Matt has provided many algorithms and overloaded a bunch of operators to work with the KronProd class and configured it with custom indexing and size. In 2009, I didn't understand how custom indexing with subsref/subsasgn/size overloading worked, so it seemed like magic. With the knowledge of how those work now, and the performance implications in that era, I probably would've pulled the core algorithm into a function for speed since my use was stateless, i.e. a new KronProd each time.
Here are a few simple operations with a KronProd. We'll create one from a three arrays.
kp = KronProd({magic(3), [randi(10,[3 4]), zeros(3,1)], randn(9, 15)})
kp =
81×225 KronProd array with properties: opset: {[3×3 double] [3×5 double] [9×15 double]} opinds: [1 2 3] numops: 3 eyemask: [0 0 0] domainset: [3 5 15] maxdim: 3 scalarcoeff: 1 scalarcumprods: [1 1 1] scalarmask: [0 0 0] domainsizes: [3 5 15] rangesizes: [3 3 9]
Now we can work with this as if the full expansion you'd get from the kron function.
nzeros = nnz(kp)
nzeros = 14580
Or a matrix operation where I get back KronProds.
[u, s, v] = svd(kp)
u =
81×81 KronProd array with properties: opset: {3×1 cell} opinds: [1 2 3] numops: 3 eyemask: [0 0 0] domainset: [3×1 double] maxdim: 3 scalarcoeff: 1 scalarcumprods: [1 1 1] scalarmask: [0 0 0] domainsizes: [3 3 9] rangesizes: [3 3 9]
s =
81×225 KronProd array with properties: opset: {3×1 cell} opinds: [1 2 3] numops: 3 eyemask: [0 0 0] domainset: [3×1 double] maxdim: 3 scalarcoeff: 1 scalarcumprods: [1 1 1] scalarmask: [0 0 0] domainsizes: [3 5 15] rangesizes: [3 3 9]
v =
225×225 KronProd array with properties: opset: {3×1 cell} opinds: [1 2 3] numops: 3 eyemask: [0 0 0] domainset: [3×1 double] maxdim: 3 scalarcoeff: 1 scalarcumprods: [1 1 1] scalarmask: [0 0 0] domainsizes: [3 5 15] rangesizes: [3 5 15]

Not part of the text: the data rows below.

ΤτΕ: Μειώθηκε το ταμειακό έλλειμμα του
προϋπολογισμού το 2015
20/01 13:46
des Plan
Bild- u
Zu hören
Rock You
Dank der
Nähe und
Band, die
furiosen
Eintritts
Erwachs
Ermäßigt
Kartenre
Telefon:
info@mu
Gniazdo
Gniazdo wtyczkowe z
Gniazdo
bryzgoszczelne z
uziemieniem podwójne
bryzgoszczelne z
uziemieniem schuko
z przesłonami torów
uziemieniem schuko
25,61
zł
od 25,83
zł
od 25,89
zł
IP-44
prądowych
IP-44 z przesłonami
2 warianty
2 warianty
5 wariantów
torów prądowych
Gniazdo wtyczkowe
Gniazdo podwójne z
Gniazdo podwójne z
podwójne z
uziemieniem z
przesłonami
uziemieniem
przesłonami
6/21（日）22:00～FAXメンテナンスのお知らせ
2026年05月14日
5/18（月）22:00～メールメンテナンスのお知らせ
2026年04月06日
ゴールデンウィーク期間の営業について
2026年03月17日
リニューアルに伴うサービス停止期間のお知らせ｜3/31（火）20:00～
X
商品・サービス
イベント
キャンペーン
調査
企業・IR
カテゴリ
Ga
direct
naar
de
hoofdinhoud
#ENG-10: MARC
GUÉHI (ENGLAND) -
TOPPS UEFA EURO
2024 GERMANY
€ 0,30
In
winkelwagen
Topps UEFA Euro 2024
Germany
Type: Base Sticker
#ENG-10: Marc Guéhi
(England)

Matt has overloaded subsref so when you index into the KronProd, you get back a KronProd or just matrix.
kkp = kp(1)
kkp =
3×3 KronProd array with properties: opset: {[3×3 double]} opinds: 1 numops: 1 eyemask: 0 domainset: 3 maxdim: 1 scalarcoeff: 1 scalarcumprods: 1 scalarmask: 0 domainsizes: 3 rangesizes: 3
km = kp{1}
km = 3×3
8 1 6 3 5 7 4 9 2
He did not overload subsasgn though, so we can't do the opposite.
try
kp{1} = rand(3)
catch ME
fprintf(2, ME.message)
end
Unable to perform assignment because brace indexing is not supported for variables of this type.

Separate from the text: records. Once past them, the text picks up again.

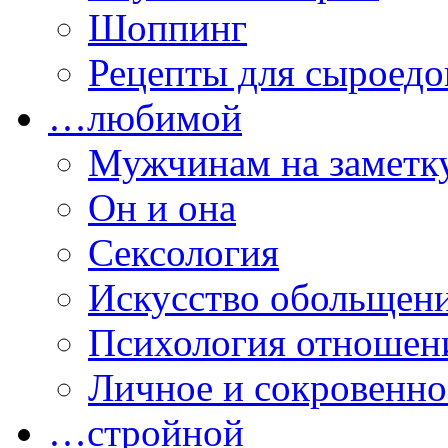
Шоппинг
Рецепты для сыроедо
…любимой
Мужчинам на заметк
Он и она
Сексология
Искусство обольщен
Психология отношен
Личное и сокровенно
…стройной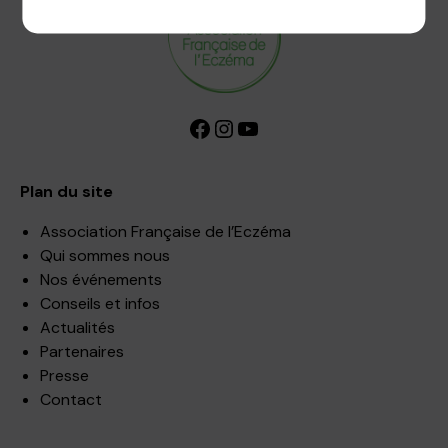
Facebook
Instagram
YouTube
Plan du site
Association Française de l’Eczéma
Qui sommes nous
Nos événements
Conseils et infos
Actualités
Partenaires
Presse
Contact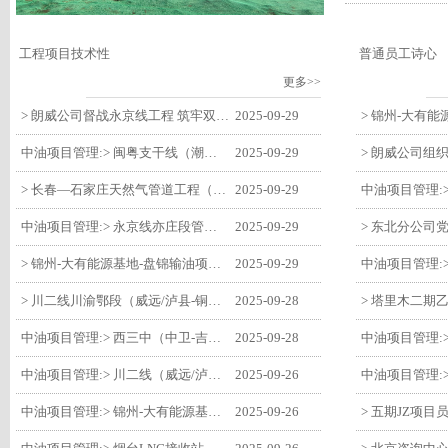
工程项目技术性
普通员工诗心
更多>>
> 朗威公司督战永京线工程 筑牢双节质量防线
2025-09-29
中油项目管理:> 闽粤支干线（潮州-27#阀室）监理一标段组织开展节前安全生产专项检查
2025-09-29
> 长春—石家庄天然气管道工程（长岭-张家口段）监理四标段监理部开展中秋、国庆节前质量安全专项检查
2025-09-29
中油项目管理:> 永京线亦庄段管道迁改工程监理部组织参建单位开专题会 锚定节点攻坚力保项目质速双优
2025-09-29
> 锦州-大有能源基地-盘锦输油项目监理部组织召开节前QHSE专题会议
2025-09-29
> 川二线川渝鄂段（威远/泸县-铜梁）项目铜梁压气站1#压缩机一次投产成功
2025-09-28
中油项目管理:> 西三中（中卫-吉安）枣仙段枣阳联络压气站110kV变电所顺利送电
2025-09-28
中油项目管理:> 川二线（威远/泸县-铜梁）沱江隧道进口移交工程转入管道施工关键阶段
2025-09-26
中油项目管理:> 锦州-大有能源基地-盘锦输油项目大有能源基地罐区工程顺利完成中交
2025-09-26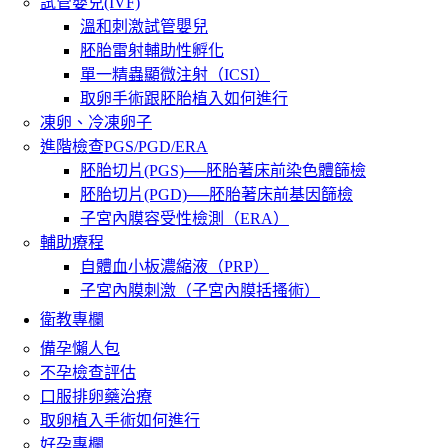
試管嬰兒(IVF)
溫和刺激試管嬰兒
胚胎雷射輔助性孵化
單一精蟲顯微注射（ICSI）
取卵手術跟胚胎植入如何進行
凍卵、冷凍卵子
進階檢查PGS/PGD/ERA
胚胎切片(PGS)──胚胎著床前染色體篩檢
胚胎切片(PGD)──胚胎著床前基因篩檢
子宮內膜容受性檢測（ERA）
輔助療程
自體血小板濃縮液（PRP）
子宮內膜刺激（子宮內膜括搔術）
衛教專欄
備孕懶人包
不孕檢查評估
口服排卵藥治療
取卵植入手術如何進行
好孕專欄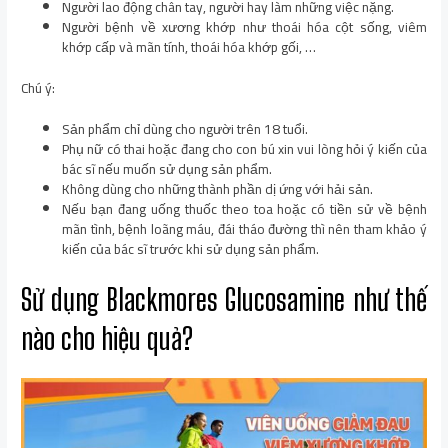
Người lao động chân tay, người hay làm những việc nặng.
Người bệnh về xương khớp như thoái hóa cột sống, viêm
khớp cấp và mãn tính, thoái hóa khớp gối, …
Chú ý:
Sản phẩm chỉ dùng cho người trên 18 tuổi.
Phụ nữ có thai hoặc đang cho con bú xin vui lòng hỏi ý kiến của
bác sĩ nếu muốn sử dụng sản phẩm.
Không dùng cho những thành phần dị ứng với hải sản.
Nếu bạn đang uống thuốc theo toa hoặc có tiền sử về bệnh
mãn tình, bệnh loãng máu, đái tháo đường thì nên tham khảo ý
kiến của bác sĩ trước khi sử dụng sản phẩm.
Sử dụng Blackmores Glucosamine như thế
nào cho hiệu quả?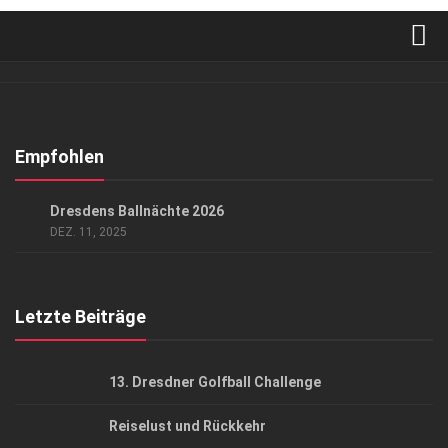
Verkaufsstellen
Abonnement
Kontakt, Impressum
Empfohlen
Datenschutzerklärung
EVENTS
/
GESELLSCHAFT
Dresdens Ballnächte 2026
AGB
DEZ. 11, 2025
Top Gesundheitsforum Dresden / Ostsachsen
Mediadaten
Letzte Beiträge
13. Dresdner Golfball Challenge
Reiselust und Rückkehr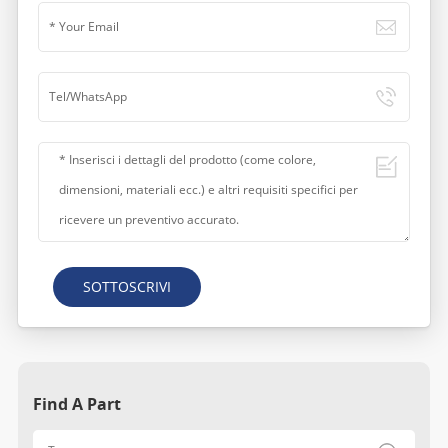
SOTTOSCRIVI
Find A Part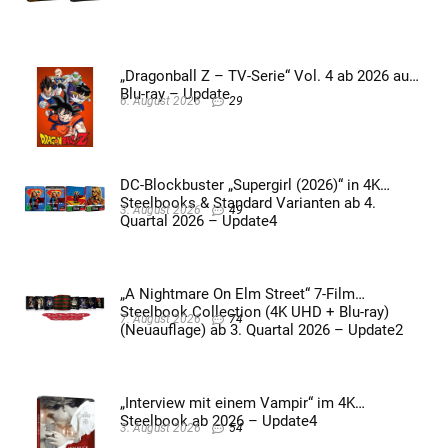
„Dragonball Z – TV-Serie“ Vol. 4 ab 2026 auf
Blu-ray – Update
6. August 2026
29
DC-Blockbuster „Supergirl (2026)“ in 4K
Steelbooks & Standard Varianten ab 4.
3. August 2026
49
Quartal 2026 – Update4
„A Nightmare On Elm Street“ 7-Film
Steelbook Collection (4K UHD + Blu-ray)
7. August 2026
74
(Neuauflage) ab 3. Quartal 2026 – Update2
„Interview mit einem Vampir“ im 4K
Steelbook ab 2026 – Update4
3. August 2026
54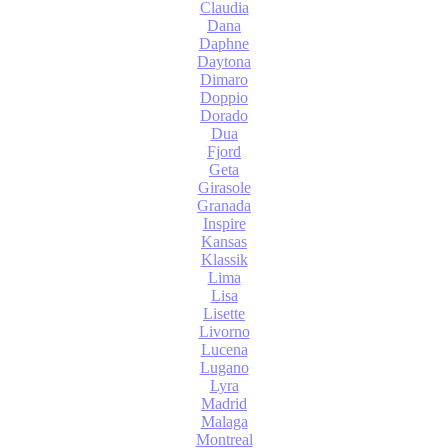
Claudia
Dana
Daphne
Daytona
Dimaro
Doppio
Dorado
Dua
Fjord
Geta
Girasole
Granada
Inspire
Kansas
Klassik
Lima
Lisa
Lisette
Livorno
Lucena
Lugano
Lyra
Madrid
Malaga
Montreal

He's also overloaded size so the appearance of size is that of the full Kronecker product. Under the hood, however, the KronProd is actually a scalar, it just appears to be the expanded size.
sz = size(s)
sz = 1×2
81 225
Starting in MATLAB R2021b, we now have an easier and more formal means for controlling indexing and creating scalar objects using modular indexing.

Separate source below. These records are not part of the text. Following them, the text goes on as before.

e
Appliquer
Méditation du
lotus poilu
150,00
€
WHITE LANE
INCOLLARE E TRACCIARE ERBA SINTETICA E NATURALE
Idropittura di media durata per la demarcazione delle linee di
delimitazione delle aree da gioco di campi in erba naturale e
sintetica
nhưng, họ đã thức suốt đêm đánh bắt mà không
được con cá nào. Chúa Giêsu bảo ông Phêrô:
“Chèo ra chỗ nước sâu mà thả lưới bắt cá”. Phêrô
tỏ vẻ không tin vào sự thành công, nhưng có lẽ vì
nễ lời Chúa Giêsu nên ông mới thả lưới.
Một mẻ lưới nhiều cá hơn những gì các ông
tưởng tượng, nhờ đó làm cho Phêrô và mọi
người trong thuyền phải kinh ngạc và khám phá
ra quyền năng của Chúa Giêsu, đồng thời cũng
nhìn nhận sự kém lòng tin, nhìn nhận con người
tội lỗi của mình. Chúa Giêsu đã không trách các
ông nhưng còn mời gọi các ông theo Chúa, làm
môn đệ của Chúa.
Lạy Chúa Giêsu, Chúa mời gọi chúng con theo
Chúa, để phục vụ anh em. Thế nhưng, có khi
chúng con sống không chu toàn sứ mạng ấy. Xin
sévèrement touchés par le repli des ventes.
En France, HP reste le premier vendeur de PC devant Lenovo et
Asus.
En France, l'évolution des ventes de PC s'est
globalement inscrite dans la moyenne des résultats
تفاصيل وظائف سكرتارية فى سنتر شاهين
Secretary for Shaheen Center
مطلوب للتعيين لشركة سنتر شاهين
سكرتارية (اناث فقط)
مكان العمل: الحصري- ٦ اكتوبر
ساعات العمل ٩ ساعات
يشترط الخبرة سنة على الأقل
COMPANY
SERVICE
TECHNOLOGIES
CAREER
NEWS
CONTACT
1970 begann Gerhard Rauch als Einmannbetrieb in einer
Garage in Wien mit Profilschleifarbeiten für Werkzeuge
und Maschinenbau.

Right now subsref overloads (), {}, and dot(.). It overloads dot, just because it has to with the old approach, so we don't need to do that with the newer indexing. So the class definition line would need to be:
classdef KronProd < matlab.mixin.indexing.RedefinesParen & matlab.mixin.indexing.RedefinesBrace
Now, we'd need to implement the abstract methods for parenAssign, parenReference, braceAssign, braceReference. These methods would then use similar logic to what's used today, in a protected methods block, something along these lines:
function B = braceReference(obj, indexOp)
inds = M.opinds(indexOp(1).Indices{1});
B=M.opset(inds);
if isnum(inds)
B=B{:};
end
end

Comments

Matt, if we ever meet in real life, I owe you a beer!